Osteosarcoma primarily impacts adolescents and young adults ages 10 to 30. The OSproject will be the first Count Me In project to enroll pediatric patients and will enable patients of any age to join. "Collaboration between patients, medical professionals, and researchers is paramount to those who have and will suffer from osteosarcoma as we seek to provide better outcomes," said Ryan Kennington, Project Advisory Council member.
Easy to Enroll, Built with Patients
Patients of any age diagnosed with osteosarcoma can join the project. To participate, patients first fill out an online research consent form, which asks for permission to collect samples and to request copies of their medical records. After completing the consent, patients have the option to complete a survey covering demographic information and cancer history.

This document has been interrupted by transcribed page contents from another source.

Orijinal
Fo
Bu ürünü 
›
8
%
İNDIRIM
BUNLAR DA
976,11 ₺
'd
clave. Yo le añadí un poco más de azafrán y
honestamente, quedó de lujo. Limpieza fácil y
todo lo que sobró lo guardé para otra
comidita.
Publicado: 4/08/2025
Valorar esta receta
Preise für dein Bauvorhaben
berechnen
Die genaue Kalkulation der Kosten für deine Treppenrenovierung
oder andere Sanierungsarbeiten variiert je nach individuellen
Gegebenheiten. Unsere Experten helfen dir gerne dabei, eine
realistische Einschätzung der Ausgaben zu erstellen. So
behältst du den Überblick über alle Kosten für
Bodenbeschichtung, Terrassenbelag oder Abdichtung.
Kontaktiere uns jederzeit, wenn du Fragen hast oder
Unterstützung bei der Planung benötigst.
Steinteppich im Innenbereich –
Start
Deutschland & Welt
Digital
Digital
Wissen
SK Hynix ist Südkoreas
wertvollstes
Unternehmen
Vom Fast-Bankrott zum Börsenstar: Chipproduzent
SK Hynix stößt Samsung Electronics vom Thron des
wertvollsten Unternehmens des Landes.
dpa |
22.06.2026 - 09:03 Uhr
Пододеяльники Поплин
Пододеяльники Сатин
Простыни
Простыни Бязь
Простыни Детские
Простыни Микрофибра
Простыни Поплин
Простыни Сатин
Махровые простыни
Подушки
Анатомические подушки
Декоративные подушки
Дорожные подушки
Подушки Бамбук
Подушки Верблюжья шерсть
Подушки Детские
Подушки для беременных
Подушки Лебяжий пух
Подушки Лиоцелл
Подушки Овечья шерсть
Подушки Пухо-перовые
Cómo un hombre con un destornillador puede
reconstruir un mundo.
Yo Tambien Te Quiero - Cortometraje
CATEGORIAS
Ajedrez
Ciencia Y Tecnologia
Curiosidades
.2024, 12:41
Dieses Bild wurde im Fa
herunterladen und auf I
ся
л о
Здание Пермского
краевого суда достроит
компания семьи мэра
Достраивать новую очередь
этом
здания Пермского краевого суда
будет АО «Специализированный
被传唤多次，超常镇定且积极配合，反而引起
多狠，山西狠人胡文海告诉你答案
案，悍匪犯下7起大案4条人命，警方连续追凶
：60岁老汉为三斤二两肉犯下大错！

The study team takes it from there, obtaining copies of medical records and samples so that researchers can compare the patient's genetic information with tumor DNA, linking that information with the patient's clinical story. Individuals who have lost their child or a loved one to osteosarcoma can complete a survey to describe their loved one's experience with osteosarcoma, giving researchers unique insights into this cancer and the power to inform future directions.
The project will generate de-identified genomic, clinical, and patient-reported data that will be shared as a comprehensive dataset with the entire research community in order to accelerate the development of future therapies. The data will be made available to researchers globally via scientific web portals so that they can access and learn from it, and as a result, fuel their research programs and accelerate discoveries in cancer research. The team will release new batches of data on a regular basis.
The OSproject was built with input from patients, caregivers, clinicians, and scientists in the osteosarcoma community, and builds on the infrastructure, processes, successes, and lessons learned from other patient-partnered cancer research projects launched by Count Me In:
- The Metastatic Breast Cancer Project
- The Angiosarcoma Project
- The Metastatic Prostate Cancer Project
- The Esophageal and Stomach Cancer Project
- The Brain Cancer Project
When combined, these projects have over 7,500 registered patients. All Count Me In projects share a core commitment of partnering closely with patients to speed both drug discovery and biological understanding of cancer. "The OSproject puts the power to effect change in osteosarcoma in the patient's hands - our hands! This project allows us an impactful way to inform research, thus improving our chances for kinder treatments and ultimately greater hope for more survivors of this disease," said Ann Graham, Project Advisory Council member.
The OSproject is proud to have Because of Daniel, MIB Agents, The Osteosarcoma Collaborative, the QuadW Foundation, the Zach Sobiech Osteosarcoma Fund, and Target Cancer Foundation as advocacy partners.
Input from scientists and clinicians was gathered to create surveys that will enable the OSproject to better understand patients' experience with osteosarcoma. "As an oncologist who treats patients with osteosarcoma and a researcher who studies osteosarcoma I am excited to see the OSproject launch," said Katherine Janeway, MD, MMSc, Associate Professor of Pediatrics at Harvard Medical School, Senior Physician at Dana-Farber/Boston Children's Cancer and Blood Disorders Center, Director of Clinical Genomics at Dana-Farber Cancer Institute, and a member of the OSproject's Scientific Advisory Council. "It is just the type of osteosarcoma community engagement needed to drive science and treatment forward."